▶ **What is expected**:
Using the data that follows, give again word for word the lines between the one holding "青岛海之恩电器有限公司" and the one holding "och en fantastiskt färgsprakande promenad", inclusive. Omit the pictures.

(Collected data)
——

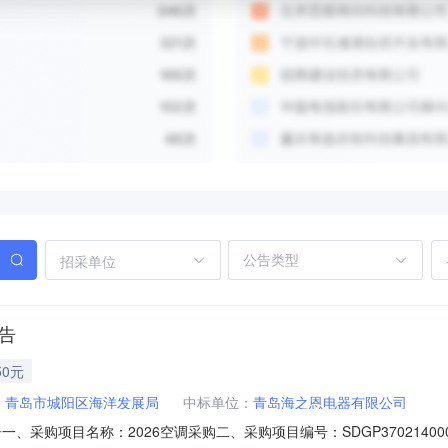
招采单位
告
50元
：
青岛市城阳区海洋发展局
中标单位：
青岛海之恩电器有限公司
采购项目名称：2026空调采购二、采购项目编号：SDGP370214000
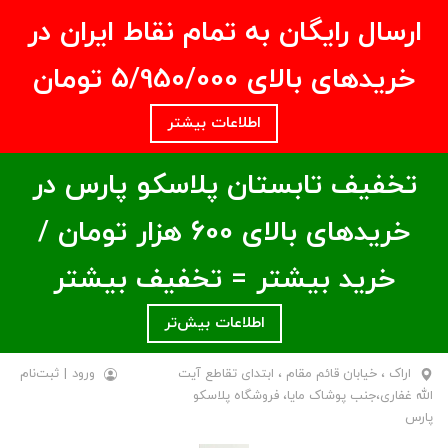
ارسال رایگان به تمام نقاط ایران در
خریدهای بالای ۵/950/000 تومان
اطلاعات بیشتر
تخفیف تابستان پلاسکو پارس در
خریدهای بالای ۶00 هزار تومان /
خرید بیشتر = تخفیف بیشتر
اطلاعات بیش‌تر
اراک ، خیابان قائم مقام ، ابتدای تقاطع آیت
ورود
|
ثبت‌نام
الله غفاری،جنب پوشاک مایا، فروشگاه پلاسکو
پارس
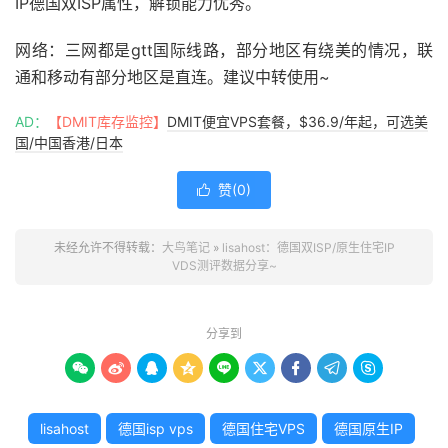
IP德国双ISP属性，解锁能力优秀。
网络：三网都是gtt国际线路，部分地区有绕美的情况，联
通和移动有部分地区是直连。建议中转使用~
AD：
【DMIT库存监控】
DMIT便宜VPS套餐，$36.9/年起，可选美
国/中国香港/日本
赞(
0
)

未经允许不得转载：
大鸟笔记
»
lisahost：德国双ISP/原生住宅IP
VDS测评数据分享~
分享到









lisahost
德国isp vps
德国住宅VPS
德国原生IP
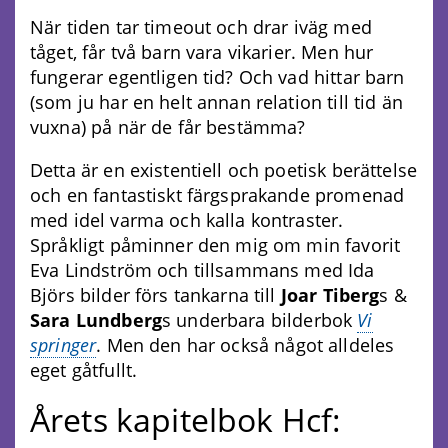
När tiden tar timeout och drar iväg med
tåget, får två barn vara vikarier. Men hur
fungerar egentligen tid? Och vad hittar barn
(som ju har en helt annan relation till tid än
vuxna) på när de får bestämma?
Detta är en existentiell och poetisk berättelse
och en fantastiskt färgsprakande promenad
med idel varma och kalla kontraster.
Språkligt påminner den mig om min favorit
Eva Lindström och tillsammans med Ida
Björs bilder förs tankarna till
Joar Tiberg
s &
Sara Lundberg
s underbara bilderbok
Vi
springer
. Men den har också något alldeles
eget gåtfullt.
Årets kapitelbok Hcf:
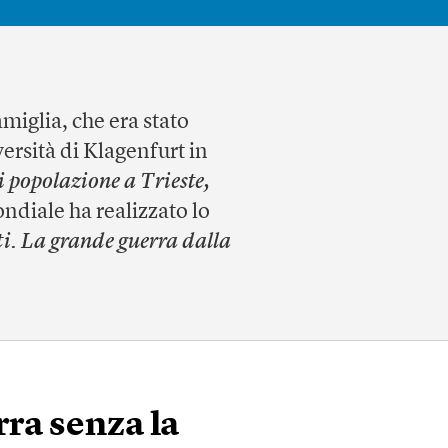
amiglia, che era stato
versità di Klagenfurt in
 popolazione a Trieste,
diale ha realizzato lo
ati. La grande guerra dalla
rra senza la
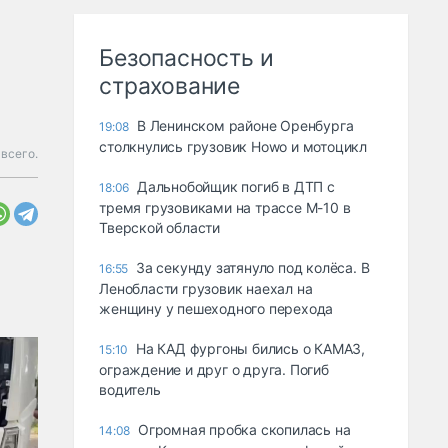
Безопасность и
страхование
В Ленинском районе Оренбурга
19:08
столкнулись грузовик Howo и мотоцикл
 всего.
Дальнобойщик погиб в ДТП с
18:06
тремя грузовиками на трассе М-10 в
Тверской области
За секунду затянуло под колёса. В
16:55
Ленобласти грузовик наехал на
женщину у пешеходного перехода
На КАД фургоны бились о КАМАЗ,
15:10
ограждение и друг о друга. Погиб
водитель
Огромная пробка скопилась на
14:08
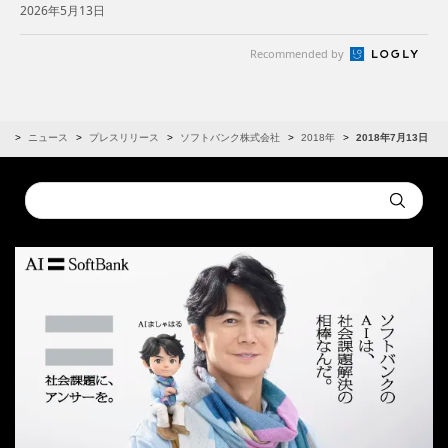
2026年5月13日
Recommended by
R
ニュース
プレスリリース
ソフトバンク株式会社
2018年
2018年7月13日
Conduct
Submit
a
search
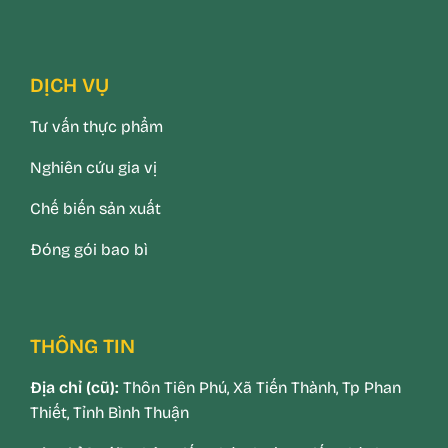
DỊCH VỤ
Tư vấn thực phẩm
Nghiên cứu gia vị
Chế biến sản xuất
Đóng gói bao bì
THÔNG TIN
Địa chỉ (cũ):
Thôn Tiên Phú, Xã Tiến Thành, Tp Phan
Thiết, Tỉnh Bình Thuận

——

▶ **Exercise output**:
青岛海之恩电器有限公司
采购项目名称：2026空调采购二、采购项目编号：SDGP370214000
ارسال رایگان به تمام نقاط ایران در
خریدهای بالای ۵/950/000 تومان
اطلاعات بیشتر
تخفیف تابستان پلاسکو پارس در
خریدهای بالای ۶00 هزار تومان /
خرید بیشتر = تخفیف بیشتر
اطلاعات بیش‌تر
اراک ، خیابان قائم مقام ، ابتدای تقاطع آیت
ورود
|
ثبت‌نام
الله غفاری،جنب پوشاک مایا، فروشگاه پلاسکو
پارس
IP德国双ISP属性，解锁能力优秀。
网络：三网都是gtt国际线路，部分地区有绕美的情况，联
通和移动有部分地区是直连。建议中转使用~
AD：
【DMIT库存监控】
DMIT便宜VPS套餐，$36.9/年起，可选美
国/中国香港/日本
赞(
0
)

未经允许不得转载：
大鸟笔记
»
lisahost：德国双ISP/原生住宅IP
VDS测评数据分享~
分享到









lisahost
德国isp vps
德国住宅VPS
德国原生IP
När tiden tar timeout och drar iväg med
tåget, får två barn vara vikarier. Men hur
fungerar egentligen tid? Och vad hittar barn
(som ju har en helt annan relation till tid än
vuxna) på när de får bestämma?
Detta är en existentiell och poetisk berättelse
och en fantastiskt färgsprakande promenad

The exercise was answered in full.